Go through the listing and return every line with "iPhone" in it.

> [Records to process]:
□ □ □ □ □ □ □

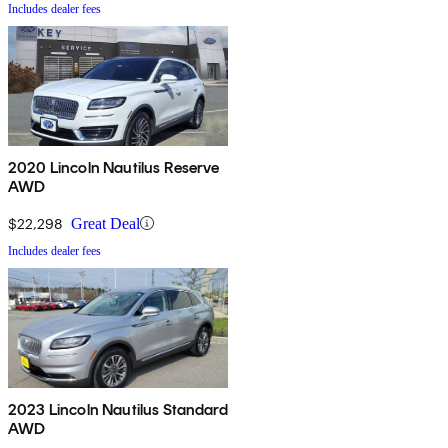
Includes dealer fees
2020 Lincoln Nautilus Reserve
AWD
$22,298
Great Deal
Includes dealer fees
2023 Lincoln Nautilus Standard
AWD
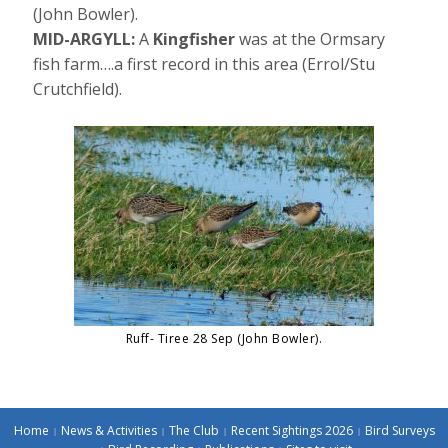
(John Bowler).
MID-ARGYLL:
A
Kingfisher
was at the Ormsary
fish farm….a first record in this area (Errol/Stu
Crutchfield).
Ruff- Tiree 28 Sep (John Bowler).
Home
News & Activities
The Club
Recent Sightings 2026
Bird Surveys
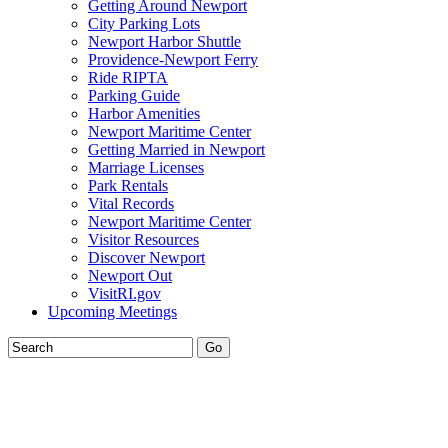
Getting Around Newport
City Parking Lots
Newport Harbor Shuttle
Providence-Newport Ferry
Ride RIPTA
Parking Guide
Harbor Amenities
Newport Maritime Center
Getting Married in Newport
Marriage Licenses
Park Rentals
Vital Records
Newport Maritime Center
Visitor Resources
Discover Newport
Newport Out
VisitRI.gov
Upcoming Meetings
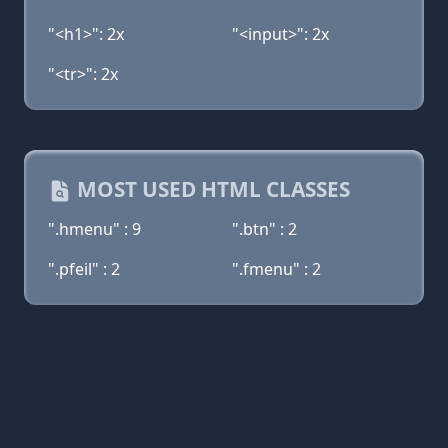
"<h1>": 2x
"<input>": 2x
"<tr>": 2x
MOST USED HTML CLASSES
".hmenu" : 9
".btn" : 2
".pfeil" : 2
".fmenu" : 2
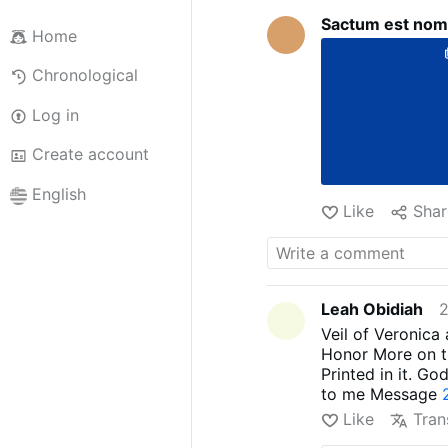
Sactum est nom
Home
Chronological
Log in
Create account
English
Like
Shar
Leah Obidiah
2
Veil of Veronica
Honor More on th
Printed in it. Go
to me Message
Like
Tran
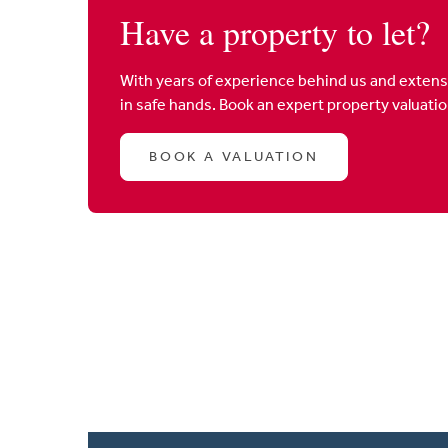
Have a property to let?
With years of experience behind us and extens
in safe hands. Book an expert property valuati
BOOK A VALUATION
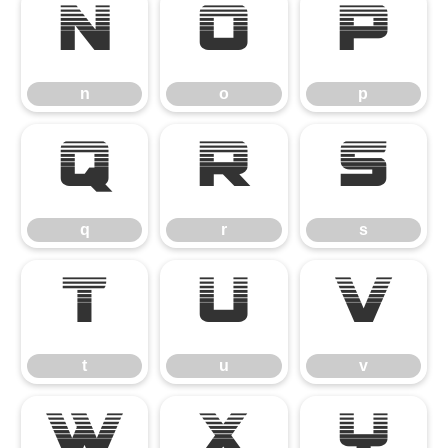
n
o
p
n
o
p
q
r
s
q
r
s
t
u
v
t
u
v
w
x
y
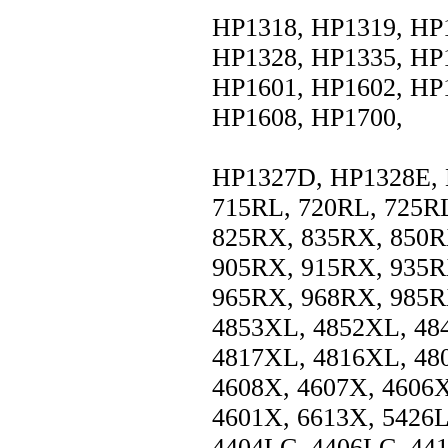
HP1318, HP1319, HP
HP1328, HP1335, HP
HP1601, HP1602, HP
HP1608, HP1700,
HP1327D, HP1328E, 
715RL, 720RL, 725R
825RX, 835RX, 850R
905RX, 915RX, 935R
965RX, 968RX, 985R
4853XL, 4852XL, 48
4817XL, 4816XL, 48
4608X, 4607X, 4606X
4601X, 6613X, 5426L
4404LC, 4406LC, 44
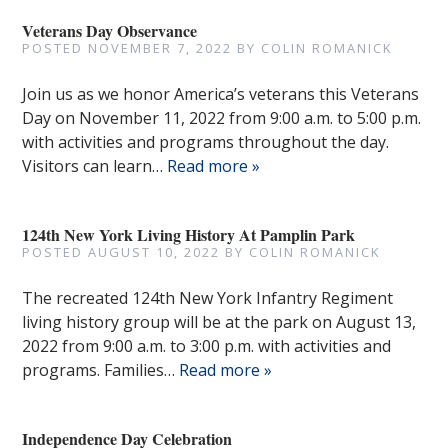
Veterans Day Observance
POSTED
NOVEMBER 7, 2022
BY
COLIN ROMANICK
Join us as we honor America’s veterans this Veterans
Day on November 11, 2022 from 9:00 a.m. to 5:00 p.m.
with activities and programs throughout the day.
Visitors can learn…
Read more »
124th New York Living History At Pamplin Park
POSTED
AUGUST 10, 2022
BY
COLIN ROMANICK
The recreated 124th New York Infantry Regiment
living history group will be at the park on August 13,
2022 from 9:00 a.m. to 3:00 p.m. with activities and
programs. Families…
Read more »
Independence Day Celebration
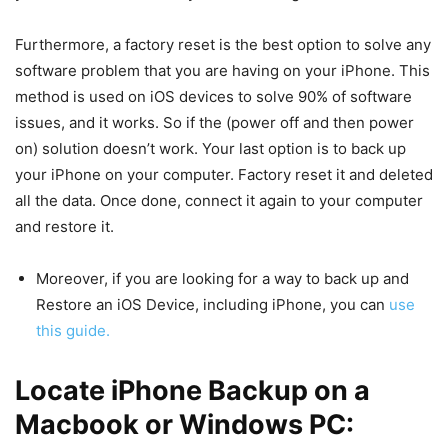
Furthermore, a factory reset is the best option to solve any
software problem that you are having on your iPhone. This
method is used on iOS devices to solve 90% of software
issues, and it works. So if the (power off and then power
on) solution doesn’t work. Your last option is to back up
your iPhone on your computer. Factory reset it and deleted
all the data. Once done, connect it again to your computer
and restore it.
Moreover, if you are looking for a way to back up and
Restore an iOS Device, including iPhone, you can
use
this guide.
Locate iPhone Backup on a
Macbook or Windows PC:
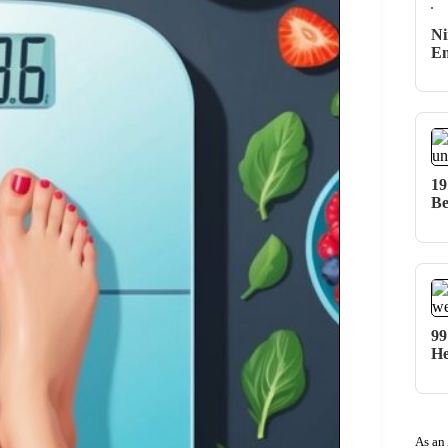
Ni
Em
19
Be
99
He
As an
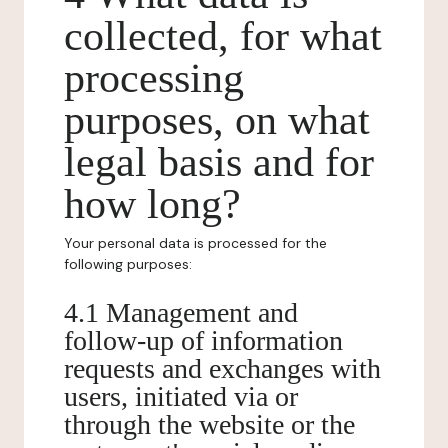
collected, for what
processing
purposes, on what
legal basis and for
how long?
Your personal data is processed for the
following purposes:
4.1 Management and
follow-up of information
requests and exchanges with
users, initiated via or
through the website or the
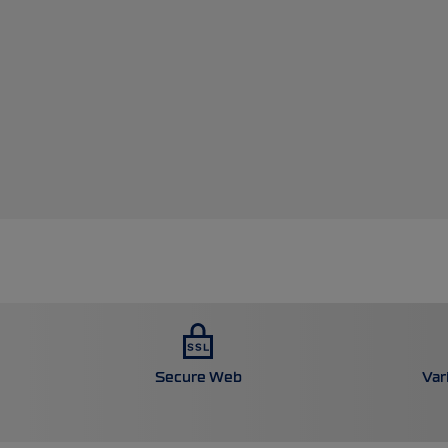
Secure Web
Var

□ □ □ □ □ □ □

> [Finished exercise]:
software problem that you are having on your iPhone. This
your iPhone on your computer. Factory reset it and deleted
Restore an iOS Device, including iPhone, you can
Locate iPhone Backup on a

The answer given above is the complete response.